Unfortunately there is a difference between dyes. Revlon can sell you a product for 3-4$ because they use the cheapest ingredients available. Box dyes tend to be much more abrasive and hard on the hair and cause them to get dry often times. The other thing is, if you ever want to lift your black hair, it will be a freaking nightmare. Box dyes often have metallic salts in the hair that react weirdly with other color products.
  	Even amongst Professional Salon Quality dyes some are better than others.

  	My suggestion would be to go to a Sally's and get a wella or l'oreal professional dye.

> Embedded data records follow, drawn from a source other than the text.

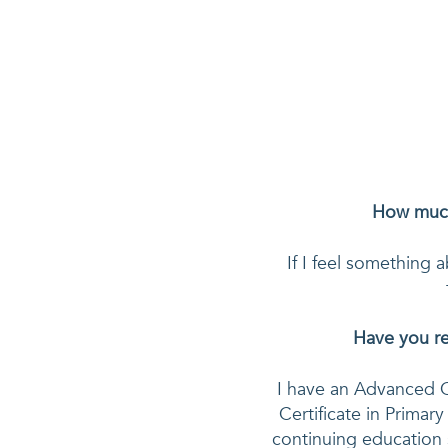
How much
If I feel something a
Have you re
I have an Advanced C
Certificate in Primary
continuing education 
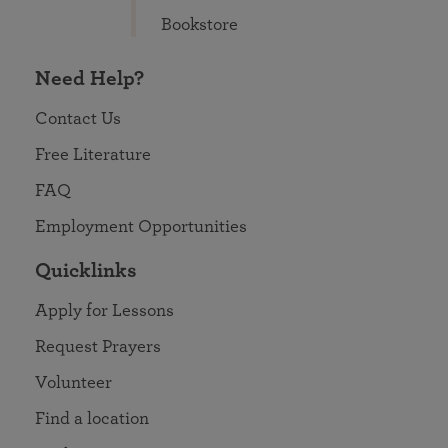
Bookstore
Need Help?
Contact Us
Free Literature
FAQ
Employment Opportunities
Quicklinks
Apply for Lessons
Request Prayers
Volunteer
Find a location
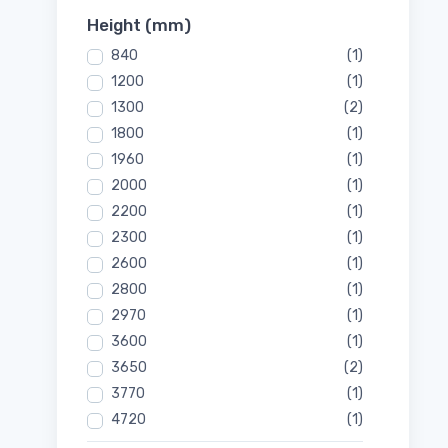
Height (mm)
840
(1)
1200
(1)
1300
(2)
1800
(1)
1960
(1)
2000
(1)
2200
(1)
2300
(1)
2600
(1)
2800
(1)
2970
(1)
3600
(1)
3650
(2)
3770
(1)
4720
(1)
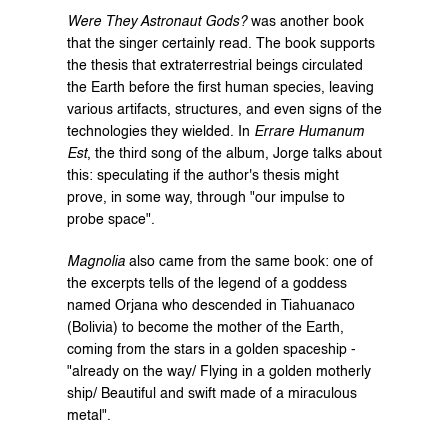
Were They Astronaut Gods?
 was another book 
that the singer certainly read. The book supports 
the thesis that extraterrestrial beings circulated 
the Earth before the first human species, leaving 
various artifacts, structures, and even signs of the 
technologies they wielded. In 
Errare Humanum 
Est
, the third song of the album, Jorge talks about 
this: speculating if the author's thesis might 
prove, in some way, through "our impulse to 
probe space".
Magnolia
 also came from the same book: one of 
the excerpts tells of the legend of a goddess 
named Orjana who descended in Tiahuanaco 
(Bolivia) to become the mother of the Earth, 
coming from the stars in a golden spaceship - 
"already on the way/ Flying in a golden motherly 
ship/ Beautiful and swift made of a miraculous 
metal".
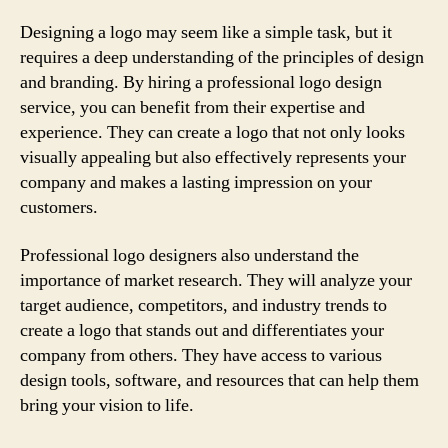
Designing a logo may seem like a simple task, but it
requires a deep understanding of the principles of design
and branding. By hiring a professional logo design
service, you can benefit from their expertise and
experience. They can create a logo that not only looks
visually appealing but also effectively represents your
company and makes a lasting impression on your
customers.
Professional logo designers also understand the
importance of market research. They will analyze your
target audience, competitors, and industry trends to
create a logo that stands out and differentiates your
company from others. They have access to various
design tools, software, and resources that can help them
bring your vision to life.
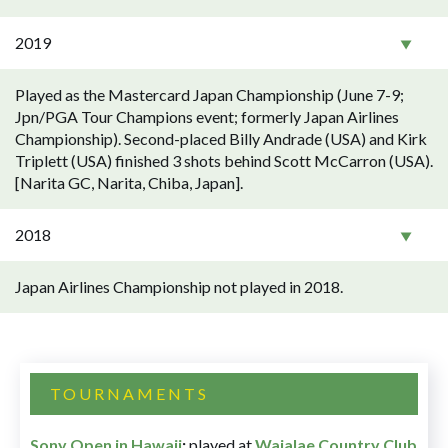
2019
Played as the Mastercard Japan Championship (June 7-9;
Jpn/PGA Tour Champions event; formerly Japan Airlines
Championship). Second-placed Billy Andrade (USA) and Kirk
Triplett (USA) finished 3 shots behind Scott McCarron (USA).
[Narita GC, Narita, Chiba, Japan].
2018
Japan Airlines Championship not played in 2018.
TOURNAMENTS
Sony Open in Hawaii
:
played at
Waialae Country Club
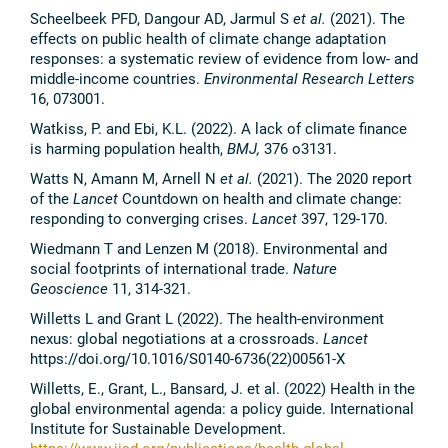
Scheelbeek PFD, Dangour AD, Jarmul S
et al.
(2021). The
effects on public health of climate change adaptation
responses: a systematic review of evidence from low- and
middle-income countries.
Environmental Research Letters
16, 073001.
Watkiss, P. and Ebi, K.L. (2022). A lack of climate finance
is harming population health,
BMJ,
376
o3131.
Watts N, Amann M, Arnell N
et al.
(2021). The 2020 report
of the
Lancet
Countdown on health and climate change:
responding to converging crises.
Lancet
397, 129-170.
Wiedmann T and Lenzen M (2018). Environmental and
social footprints of international trade.
Nature
Geoscience
11, 314-321.
Willetts L and Grant L (2022). The health-environment
nexus: global negotiations at a crossroads.
Lancet
https://doi.org/10.1016/S0140-6736(22)00561-X
Willetts, E., Grant, L., Bansard, J. et al. (2022) Health in the
global environmental agenda: a policy guide. International
Institute for Sustainable Development.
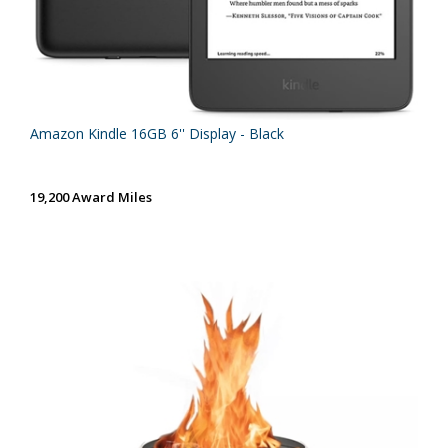
Amazon Kindle 16GB 6'' Display - Black
19,200 Award Miles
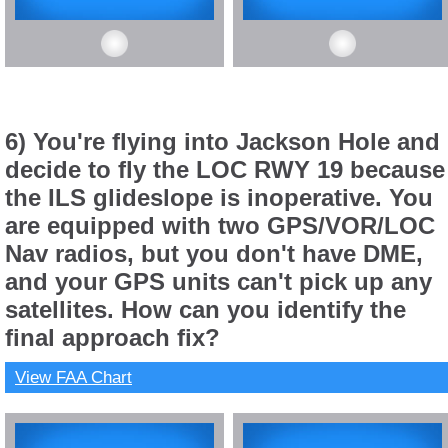
6) You're flying into Jackson Hole and
decide to fly the LOC RWY 19 because
the ILS glideslope is inoperative. You
are equipped with two GPS/VOR/LOC
Nav radios, but you don't have DME,
and your GPS units can't pick up any
satellites. How can you identify the
final approach fix?
View FAA Chart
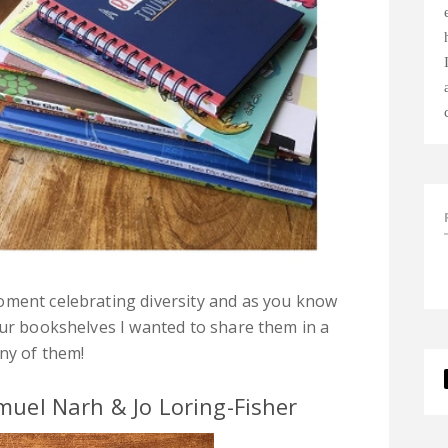
oment celebrating diversity and as you know
our bookshelves I wanted to share them in a
any of them!
muel Narh & Jo Loring-Fisher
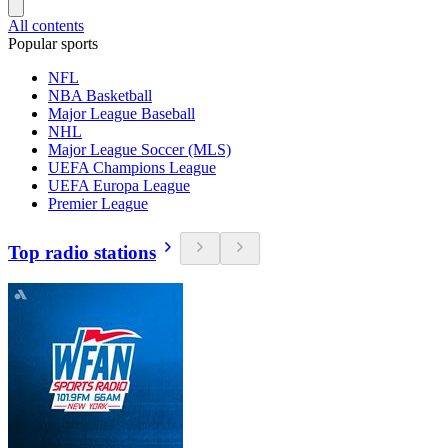
All contents
Popular sports
NFL
NBA Basketball
Major League Baseball
NHL
Major League Soccer (MLS)
UEFA Champions League
UEFA Europa League
Premier League
Top radio stations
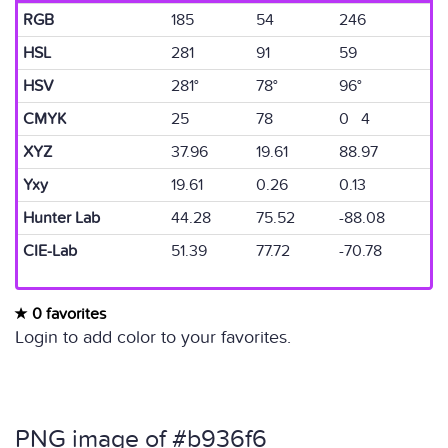
RGB
185
54
246
HSL
281
91
59
HSV
281°
78°
96°
CMYK
25
78
0 4
XYZ
37.96
19.61
88.97
Yxy
19.61
0.26
0.13
Hunter Lab
44.28
75.52
-88.08
CIE-Lab
51.39
77.72
-70.78
0 favorites
Login to add color to your favorites.
PNG image of #b936f6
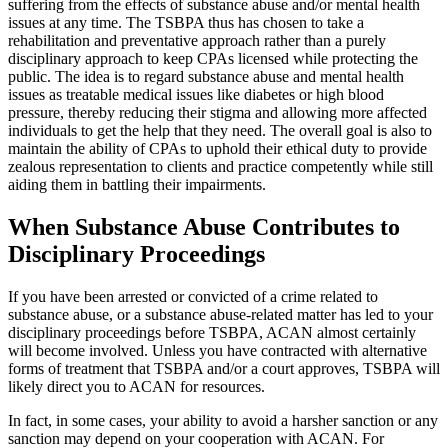
suffering from the effects of substance abuse and/or mental health
issues at any time. The TSBPA thus has chosen to take a
rehabilitation and preventative approach rather than a purely
disciplinary approach to keep CPAs licensed while protecting the
public. The idea is to regard substance abuse and mental health
issues as treatable medical issues like diabetes or high blood
pressure, thereby reducing their stigma and allowing more affected
individuals to get the help that they need. The overall goal is also to
maintain the ability of CPAs to uphold their ethical duty to provide
zealous representation to clients and practice competently while still
aiding them in battling their impairments.
When Substance Abuse Contributes to
Disciplinary Proceedings
If you have been arrested or convicted of a crime related to
substance abuse, or a substance abuse-related matter has led to your
disciplinary proceedings before TSBPA, ACAN almost certainly
will become involved. Unless you have contracted with alternative
forms of treatment that TSBPA and/or a court approves, TSBPA will
likely direct you to ACAN for resources.
In fact, in some cases, your ability to avoid a harsher sanction or any
sanction may depend on your cooperation with ACAN. For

  	Also, check to see if your salon has any kind of Sulfate in it. Unfortunately, a lot of "color treated" shampoos still have that in it, and it will dry your hair, and wash the color out.


----------



## Babylard (Sep 24, 2011)

Dyes are NOT all the same as ingredients vary. I usually dye my hair using salon supplies (developer + cream tube) and my hair doesn't get worse with toners (my hair gets damaged from bleach when I lighten it). I tried Garnier Blue Black (I dye my hair black a lot too, because I prefer jet black rather than natural brown black) and my hair went very stringy and damaged like I bleached it a lot, which was so bizzare to me. I prefer the Japanese box dyes (Palty, Prettia etc). I dye my hair all the time and I do find the drugstore ones more damaging. The Japanese ones are much nicer to my hair, but they are more expensive and harder to get (You can get them from T&T supermarket or ebay). People think that dying your hair a lot will make you go bald, well, it really depends on the quality of dyes you use, how you care for your hair, and what your hair is like. My hair will break if I bleach too much or use crappy drugstore dyes.. otherwise not really. P.S. Damaged hair is easier to styles  Supply stores carry awesome stuff.


----------



## SarahSceneKids (Oct 18, 2011)

Not all of them are damaging. I use Colorsilk, the 2.99 kits from like CVS. and they work fine, and they come in many different natural hair colors. They work really well, and they have such good conditioner that comes with the kit, iv been using these kits for about 2 years now, and my hair still feels great


----------



## Sojourner (Oct 18, 2011)

Babylard said:


> Dyes are NOT all the same as ingredients vary. I usually dye my hair using salon supplies (developer + cream tube) and my hair doesn't get worse with toners (my hair gets damaged from bleach when I lighten it). I tried Garnier Blue Black (I dye my hair black a lot too, because I prefer jet black rather than natural brown black) and my hair went very stringy and damaged like I bleached it a lot, which was so bizzare to me. I prefer the Japanese box dyes (Palty, Prettia etc). I dye my hair all the time and I do find the drugstore ones more damaging. The Japanese ones are much nicer to my hair, but they are more expensive and harder to get (You can get them from T&T supermarket or ebay). People think that dying your hair a lot will make you go bald, well, it really depends on the quality of dyes you use, how you care for your hair, and what your hair is like. My hair will break if I bleach too much or use crappy drugstore dyes.. otherwise not really. P.S. Damaged hair is easier to styles  Supply stores carry awesome stuff.


 
  ...


----------



## Kaytie rose (Mar 19, 2012)

I have naturally dark brown hair and I live her black hair, I've gone all different colours even pink! I've had bleach, brown, blonde, pink, red, orange, black, black with red tips, black with purple tips, black with purple bottom layer, and black with red bottom layer (I've had a few more but too many to count) I've been dying my hair since I was six and I'm now eighteen, my hairs very healthy.. And it's not straw like, I went to a salon a few times to get my hair dyed and not only was it not why I wanted they killed my hair... They continued to tell me that bleach needed to be applied to my hair before the black... I box dyed it months later and without bleah, it's fine, the colour sticks, it's vibrant and healthy so I'd box dye it if I was you, aha x


----------